De izquierda a derecha: Attilio Bertolucci, Piero Bigongiari, Roberto Longhi, Federico Gentile, Giuliano Briganti, Giorgio Zampa, Giorgio Bassani, Federico Zeri, Anna Banti, Adelia Noferi, Raffaello Causa, Mina Gregori, Carlo Volpe.
De izquierda a derecha: Attilio Bertolucci, Piero Bigongiari, Roberto Longhi, Federico Gentile, Giuliano Briganti, Giorgio Zampa, Giorgio Bassani, Federico Zeri, Anna Banti, Adelia Noferi, Raffaello Causa, Mina Gregori, Carlo Volpe.

Pero, ¿tenía Longhi también un papel en la sección literaria?

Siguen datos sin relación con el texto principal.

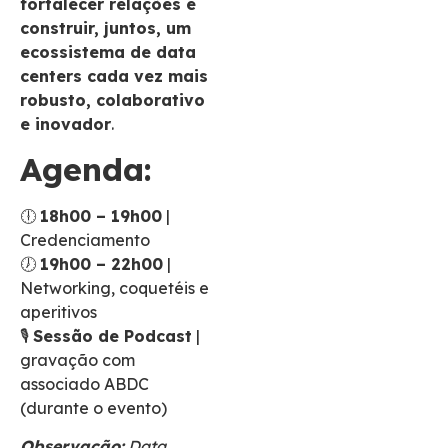
fortalecer relações e
construir, juntos, um
ecossistema de data
centers cada vez mais
robusto, colaborativo
e inovador
.
Agenda:
🕕
18h00 – 19h00
|
Credenciamento
🕖
19h00 – 22h00
|
Networking, coquetéis e
aperitivos
🎙️
Sessão de Podcast
|
gravação com
associado ABDC
(durante o evento)
Observação:
Data,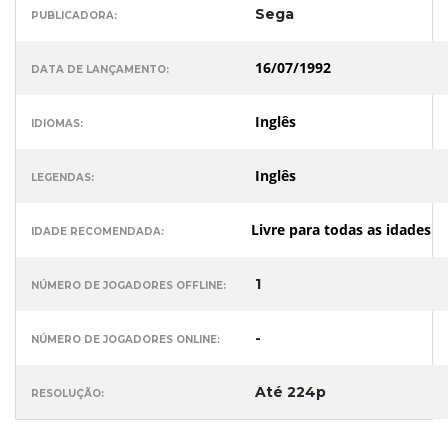
Sega
PUBLICADORA:
16/07/1992
DATA DE LANÇAMENTO:
Inglês
IDIOMAS:
Inglês
LEGENDAS:
Livre para todas as idades
IDADE RECOMENDADA:
1
NÚMERO DE JOGADORES OFFLINE:
-
NÚMERO DE JOGADORES ONLINE:
Até 224p
RESOLUÇÃO: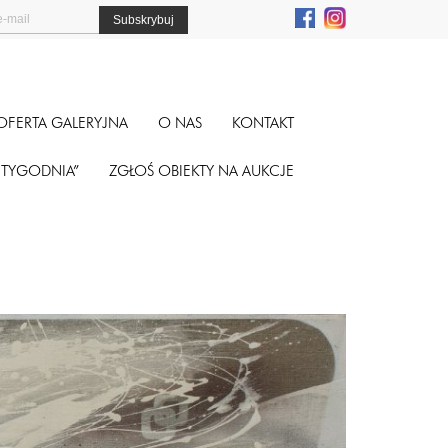
OFERTA GALERYJNA
O NAS
KONTAKT
A TYGODNIA”
ZGŁOŚ OBIEKTY NA AUKCJE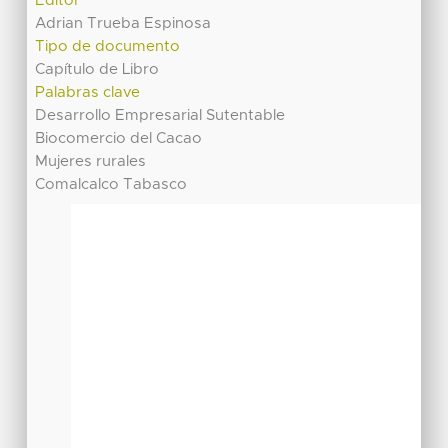
Editor
Adrian Trueba Espinosa
Tipo de documento
Capítulo de Libro
Palabras clave
Desarrollo Empresarial Sutentable
Biocomercio del Cacao
Mujeres rurales
Comalcalco Tabasco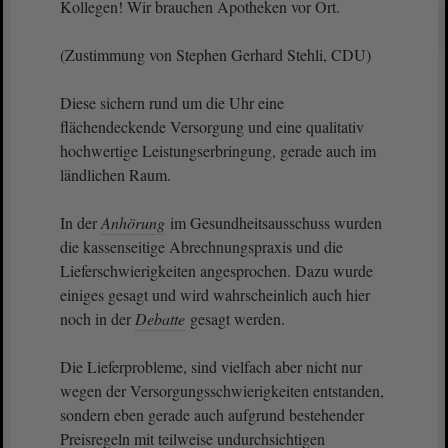
Kollegen! Wir brauchen Apotheken vor Ort.
(Zustimmung von Stephen Gerhard Stehli, CDU)
Diese sichern rund um die Uhr eine
flächendeckende Versorgung und eine qualitativ
hochwertige Leistungserbringung, gerade auch im
ländlichen Raum.
In der
Anhörung
im Gesundheitsausschuss wurden
die kassenseitige Abrechnungspraxis und die
Lieferschwierigkeiten angesprochen. Dazu wurde
einiges gesagt und wird wahrscheinlich auch hier
noch in der
Debatte
gesagt werden.
Die Lieferprobleme, sind vielfach aber nicht nur
wegen der Versorgungsschwierigkeiten entstanden,
sondern eben gerade auch aufgrund bestehender
Preisregeln mit teilweise undurchsichtigen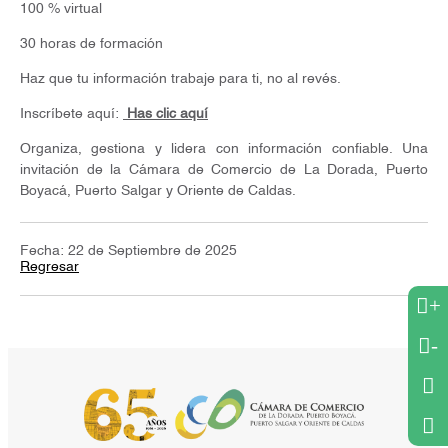
100 % virtual
30 horas de formación
Haz que tu información trabaje para ti, no al revés.
Inscríbete aquí:
Has clic aquí
Organiza, gestiona y lidera con información confiable. Una
invitación de la Cámara de Comercio de La Dorada, Puerto
Boyacá, Puerto Salgar y Oriente de Caldas.
Fecha: 22 de Septiembre de 2025
Regresar
+
-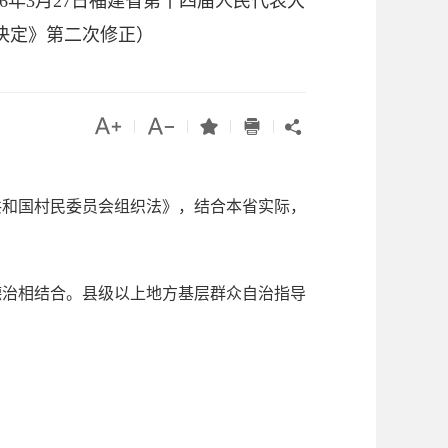
6年3月27日福建省第十四届人民代表大
决定》第二次修正）




|
|
|
|

共和国村民委员会组织法》，结合本省实际，
德治相结合。县级以上地方基层群众自治指导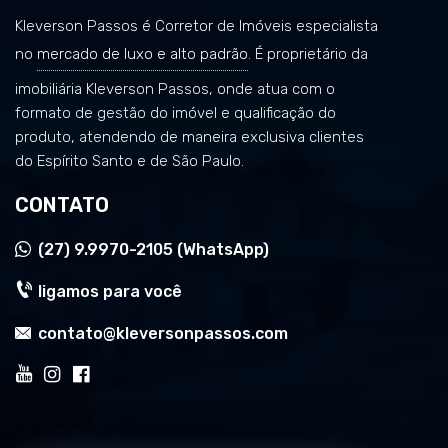
Kleverson Passos é Corretor de Imóveis especialista
no
mercado de luxo e alto padrão
. É proprietário da
imobiliária Kleverson Passos, onde atua com o
formato de gestão do imóvel e qualificação do
produto, atendendo de maneira exclusiva clientes
do Espírito Santo e de São Paulo.
CONTATO
(27)
9.9970-2105 (WhatsApp)
ligamos para você
contato@kleversonpassos.com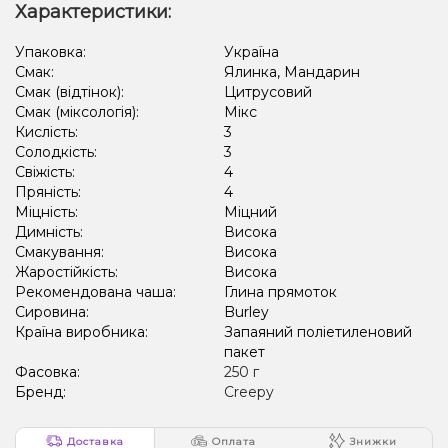
Характеристики:
Упаковка:
Україна
Смак:
Ялинка, Мандарин
Смак (відтінок):
Цитрусовий
Смак (міксологія):
Мікс
Кислість:
3
Солодкість:
3
Свіжість:
4
Пряність:
4
Міцність:
Міцний
Димність:
Висока
Смакування:
Висока
Жаростійкість:
Висока
Рекомендована чаша:
Глина прямоток
Сировина:
Burley
Країна виробника:
Запаяний поліетиленовий
пакет
Фасовка:
250 г
Бренд:
Creepy
Доставка
Оплата
Знижки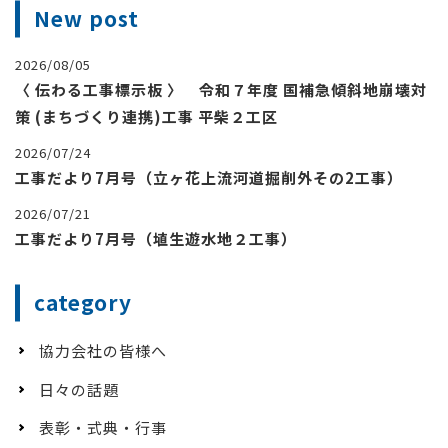
New post
2026/08/05
〈 伝わる工事標示板 〉 令和７年度 国補急傾斜地崩壊対
策 (まちづくり連携)工事 平柴２工区
2026/07/24
工事だより7月号（立ヶ花上流河道掘削外その2工事）
2026/07/21
工事だより7月号（埴生遊水地２工事）
category
協力会社の皆様へ
日々の話題
表彰・式典・行事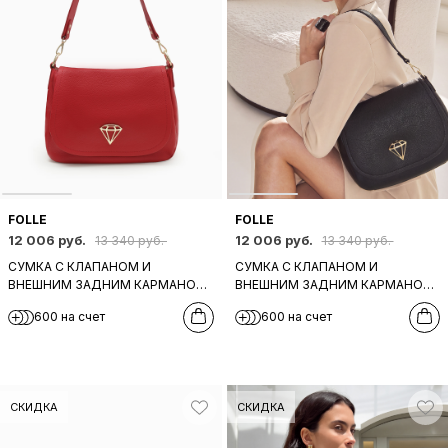
FOLLE
FOLLE
12 006 руб.
12 006 руб.
13 340 руб.
13 340 руб.
СУМКА С КЛАПАНОМ И
СУМКА С КЛАПАНОМ И
ВНЕШНИМ ЗАДНИМ КАРМАНОМ
ВНЕШНИМ ЗАДНИМ КАРМАНОМ
НА МОЛНИИ ОТ FOLLE ИЗ
НА МОЛНИИ ОТ FOLLE ИЗ
600 на счет
600 на счет
НАТУРАЛЬНОЙ КРАСНОЙ КОЖИ
НАТУРАЛЬНОЙ ЧЕРНОЙ КОЖИ
СКИДКА
СКИДКА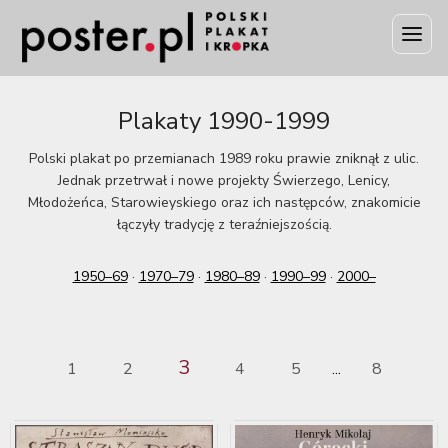
Plakaty 1990-1999
Polski plakat po przemianach 1989 roku prawie zniknął z ulic.
Jednak przetrwał i nowe projekty Świerzego, Lenicy,
Młodożeńca, Starowieyskiego oraz ich następców, znakomicie
łączyły tradycję z teraźniejszością.
1950–69
·
1970–79
·
1980–89
·
1990–99
·
2000–
3
1
2
4
5
8
...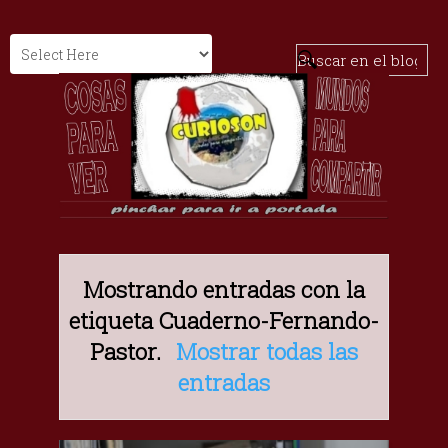
Mostrando entradas con la
etiqueta
Cuaderno-Fernando-
Pastor
.
Mostrar todas las
entradas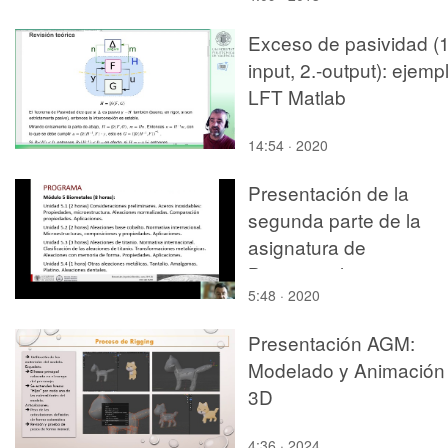
Exceso de pasividad (1
input, 2.-output): ejemp
LFT Matlab
14:54 · 2020
Presentación de la
segunda parte de la
asignatura de
Biomateriales
5:48 · 2020
Presentación AGM:
Modelado y Animación
3D
4:36 · 2024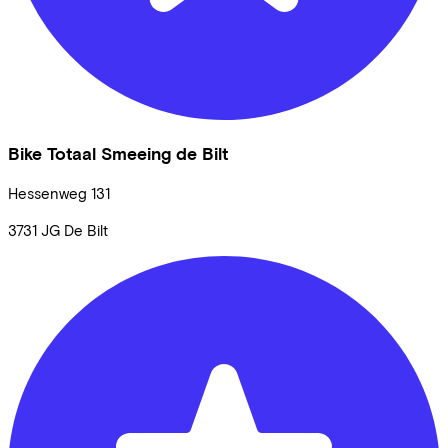
Bike Totaal Smeeing de Bilt
Hessenweg
131
3731 JG
De Bilt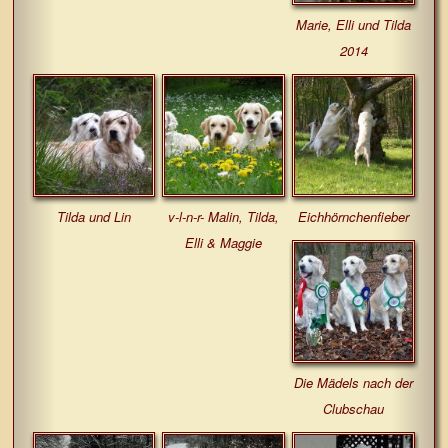
Marie, Elli und Tilda
2014
Tilda und Lin
v-l-n-r- Malin, Tilda,
Eichhörnchenfieber
Elli & Maggie
Die Mädels nach der
Clubschau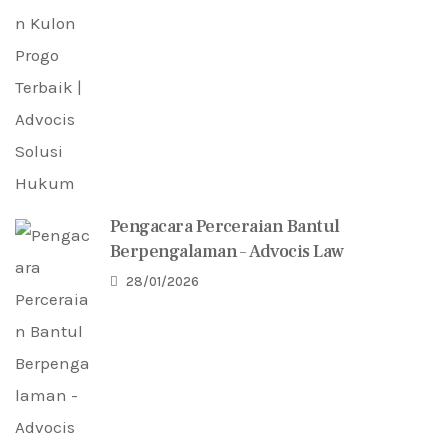
Pengacara Perceraian Bantul
Berpengalaman – Advocis Law
28/01/2026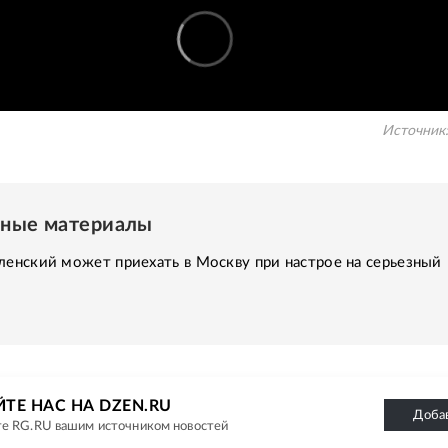
Источник
нные материалы
ленский может приехать в Москву при настрое на серьезный
ТЕ НАС НА DZEN.RU
Доба
е RG.RU вашим источником новостей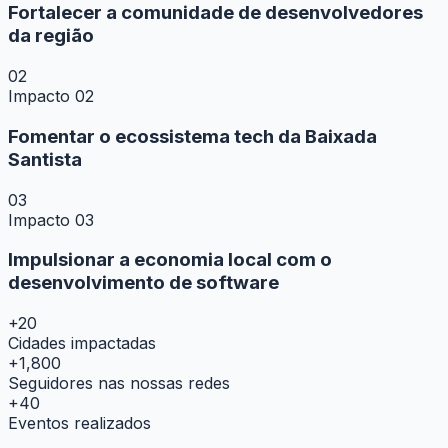
Fortalecer a comunidade de desenvolvedores
da região
02
Impacto 02
Fomentar o ecossistema tech da Baixada
Santista
03
Impacto 03
Impulsionar a economia local com o
desenvolvimento de software
+20
Cidades impactadas
+1,800
Seguidores nas nossas redes
+40
Eventos realizados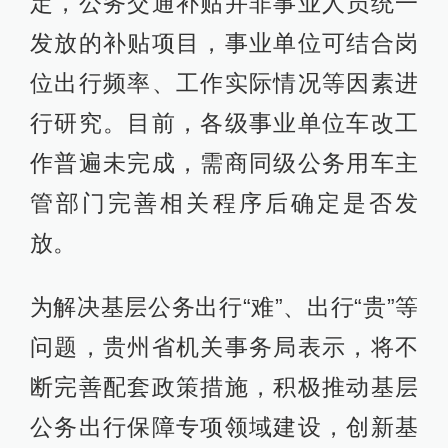
定，公务交通补贴并非事业人员统一
发放的补贴项目，事业单位可结合岗
位出行频率、工作实际情况等因素进
行研究。目前，各级事业单位车改工
作普遍未完成，需商同级公务用车主
管部门完善相关程序后确定是否发
放。
为解决基层公务出行“难”、出行“贵”等
问题，贵州省机关事务局表示，将不
断完善配套政策措施，积极推动基层
公务出行保障专项领域建设，创新基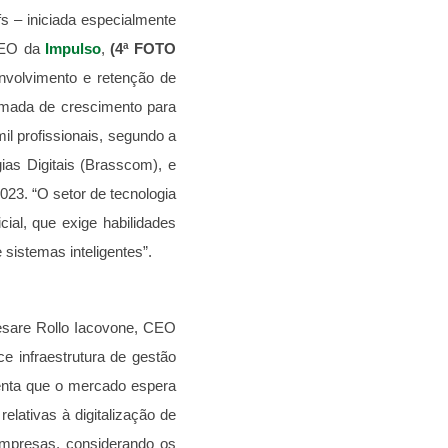
s – iniciada especialmente
 CEO da
Impulso
,
(4ª FOTO
envolvimento e retenção de
omada de crescimento para
l profissionais, segundo a
ias Digitais
(Brasscom), e
023. “O setor de tecnologia
cial, que exige habilidades
sistemas inteligentes”.
esare Rollo Iacovone, CEO
ce infraestrutura de gestão
tenta que o mercado espera
elativas à digitalização de
empresas, considerando os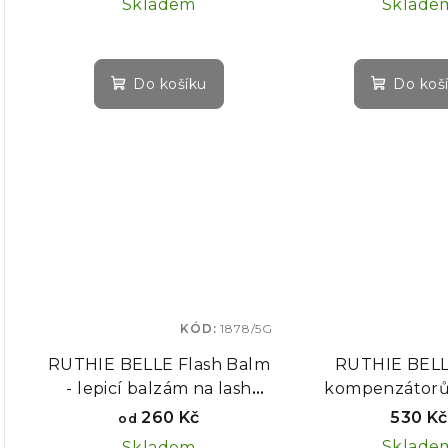
Skladem
Sklade
Do košíku
Do koš
KÓD:
1878/5G
RUTHIE BELLE Flash Balm
RUTHIE BELL
- lepicí balzám na lash
kompenzátorů 
lifting
lifting, 7 
260 Kč
530 Kč
od
Sklade
Skladem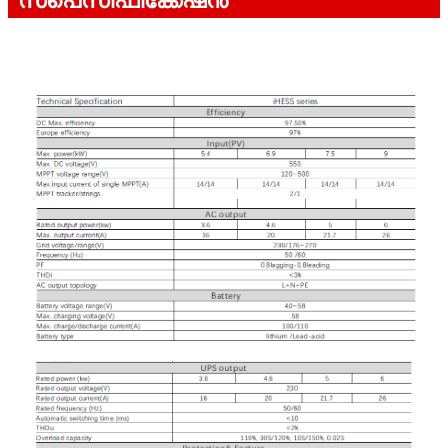
സ്പെസിഫിക്കേഷൻ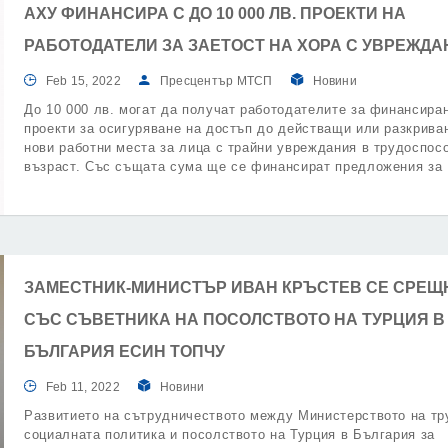
АХУ ФИНАНСИРА С ДО 10 000 ЛВ. ПРОЕКТИ НА
РАБОТОДАТЕЛИ ЗА ЗАЕТОСТ НА ХОРА С УВРЕЖДА
Feb 15, 2022
Пресцентър МТСП
Новини
До 10 000 лв. могат да получат работодателите за финансира
проекти за осигуряване на достъп до действащи или разкрива
нови работни места за лица с трайни увреждания в трудоспос
възраст. Със същата сума ще се финансират предложения за
приспособяване на съществуващи работни места и за оборудв
на нови работни места за хора трайни увреждания в трудоспо
възраст.
ЗАМЕСТНИК-МИНИСТЪР ИВАН КРЪСТЕВ СЕ СРЕЩ
СЪС СЪВЕТНИКА НА ПОСОЛСТВОТО НА ТУРЦИЯ В
БЪЛГАРИЯ ЕСИН ТОПЧУ
Feb 11, 2022
Новини
Развитието на сътрудничеството между Министерството на тр
социалната политика и посолството на Турция в България за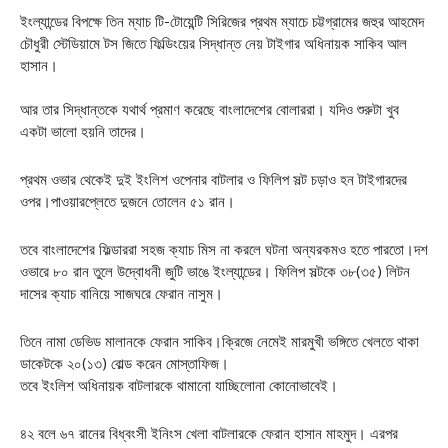
ইংল্যান্ডের বিপক্ষে তিন ম্যাচ টি-টোয়েন্টি সিরিজের প্রথম ম্যাচে চট্টগ্রামের জহুর আহমেদ
চৌধুরী স্টেডিয়ামে টস জিতে ফিল্ডিংয়ের সিদ্ধান্ত নেয় টাইগার অধিনায়ক সাকিব আল
হাসান।
আর তার সিদ্ধান্তকে যথার্থ প্রমাণ করেছে বাংলাদেশের বোলাররা। যদিও শুরুটা খুব
একটা ভালো হয়নি তাদের।
প্রথম ওভার থেকেই দুই ইংলিশ ওপেনার বাটলার ও ফিলিপ সল্ট চড়াও হন টাইগারদের
ওপর।পাওয়ারপ্লেতে দুজনে তোলেন ৫১ রান।
তবে বাংলাদেশের ফিল্ডাররা সহজ ক্যাচ মিস না করলে ঘটনা অন্যরকমও হতে পারতো।দশ
ওভারে ৮০ রান তুলে উদ্বোধনী জুটি ভাঙে ইংল্যান্ডের। ফিলিপ সল্টকে ৩৮(৩৫) লিটন
দাসের ক্যাচ বানিয়ে সাজঘরে ফেরান নাসুম।
তিনে নামা ডেভিড মালানকে ফেরান সাকিব।ক্রিজে নেমেই মারমুখী ভঙ্গিতে খেলতে থাকা
ডাকেটকে ২০(১৩) বোল্ড করেন মোস্তাফিজ।
তবে ইংলিশ অধিনায়ক বাটলারকে থামানো যাচ্ছিলোনা কোনোভাবেই।
৪২ বলে ৬৭ রানের বিধ্বংসী ইনিংস খেলা বাটলারকে ফেরান হাসান মাহমুদ। এরপর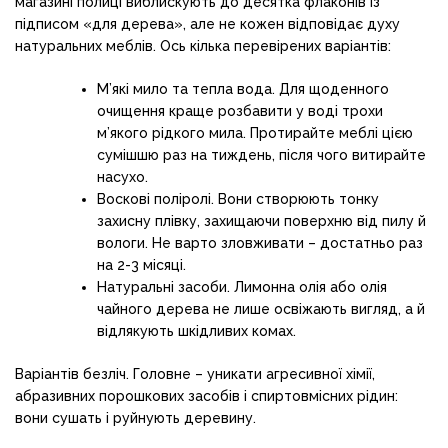
магазині полиці виблискують до десятка флаконів із
підписом «для дерева», але не кожен відповідає духу
натуральних меблів. Ось кілька перевірених варіантів:
М’які мило та тепла вода. Для щоденного
очищення краще розбавити у воді трохи
м’якого рідкого мила. Протирайте меблі цією
сумішшю раз на тиждень, після чого витирайте
насухо.
Воскові поліролі. Вони створюють тонку
захисну плівку, захищаючи поверхню від пилу й
вологи. Не варто зловживати – достатньо раз
на 2-3 місяці.
Натуральні засоби. Лимонна олія або олія
чайного дерева не лише освіжають вигляд, а й
відлякують шкідливих комах.
Варіантів безліч. Головне – уникати агресивної хімії,
абразивних порошкових засобів і спиртовмісних рідин:
вони сушать і руйнують деревину.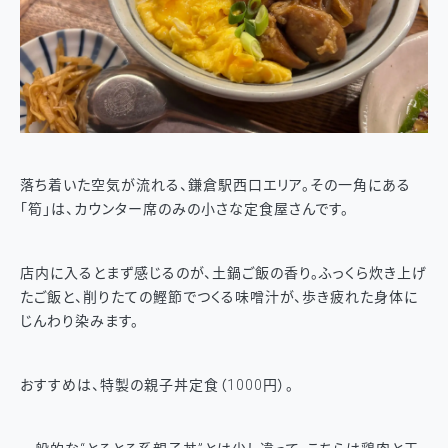
落ち着いた空気が流れる、鎌倉駅西口エリア。その一角にある
「筍」は、カウンター席のみの小さな定食屋さんです。
店内に入るとまず感じるのが、土鍋ご飯の香り。ふっくら炊き上げ
たご飯と、削りたての鰹節でつくる味噌汁が、歩き疲れた身体に
じんわり染みます。
おすすめは、特製の親子丼定食（1000円）。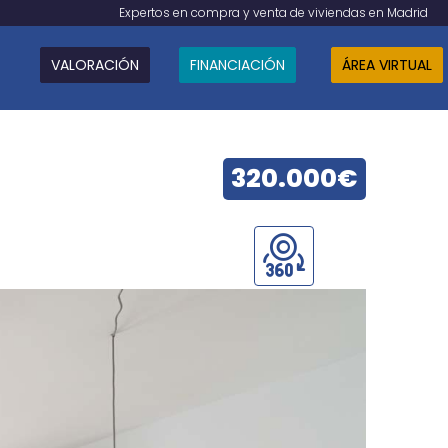
Expertos en compra y venta de viviendas en Madrid
VALORACIÓN
FINANCIACIÓN
ÁREA VIRTUAL
320.000€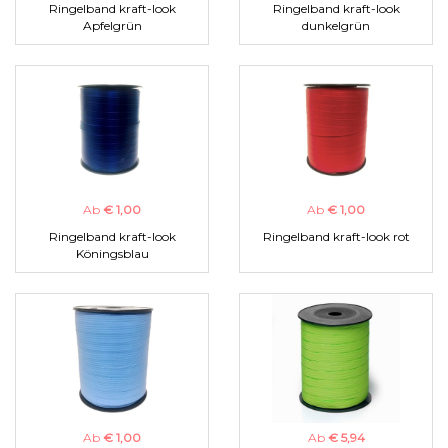
Ringelband kraft-look
Ringelband kraft-look
Apfelgrün
dunkelgrün
Ab
€ 1,00
Ab
€ 1,00
Ringelband kraft-look
Ringelband kraft-look rot
Köningsblau
Ab
€ 1,00
Ab
€ 5,94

Su papel no era el de dar discursos, sino únicamente el de lector muy atento del material para Paragone letteratura. Fue él quien quiso que los poemas de mi Cabaña india se imprimieran para el primer volumen de Edizioni di Paragone. Como también fue él quien sugirió que Casa d’altri, de Silvio D’Arzo, se publicara en el segundo o tercer volumen de esas mismas ediciones.

¿Cómo nació Paragone?

Fue en 1950. Éramos muy pocos -Longhi, yo mismo, Francesco Arcangeli, Piero Bigongiari y Giorgio Bassani- el día que nos reunimos en Bolonia para sentar las bases de la revista. Enseguida nos pusimos de acuerdo en todo. Incluida la parte gráfica, que decidimos confiar a Carlo Mattioli, a quien yo había presentado a Longhi y que, como de costumbre, hizo un trabajo maravilloso. Tanto es así que aún hoy los gráficos de Paragone siguen siendo de Mattioli. Al final de la reunión, fuimos a ver a Morandi a su estudio y allí perdí la oportunidad de comprar uno de sus cuadros a muy buen precio. Me gustó uno que se alejaba definitivamente de los bodegones blancos que, con mínimas variaciones de luna a luna, hacía Morandi en aquella época. Era una vista de la casa frente a la suya en via Fondazza, con los tejados bajo la nieve, que más tarde tuve la sorpresa de encontrar en el volumen La Bologna di Morandi. ’Pero no está terminado’, me dijo Morandi, ’ven a buscarlo cuando esté terminado’. Pero no me atreví, Morandi era un hombre difícil. Basta pensar en cómo trató al pobre Francesco Arcangeli, quizá el más dotado de los alumnos de Longhi en cuanto a calidad de escritura, sólo porque se había atrevido a escribir en su monografía sobre Morandi algo que probablemente era cierto. Es decir, que Morandi, además de Piero y Cézanne, se había fijado en los paisajistas de la Bolonia del siglo XIX. Morandi descartó el texto de Arcangeli (que más tarde se publicó en las ediciones de Il Milione, como si fuera, y quizá lo sea, una novela) e hizo que Ghiringhelli encargara a Lamberto Vitali la tarea de redactar una nueva monografía. Arcangeli pasó momentos muy duros por este asunto, lo que no le impidió seguir amando hasta el final al gran maestro de su ciudad.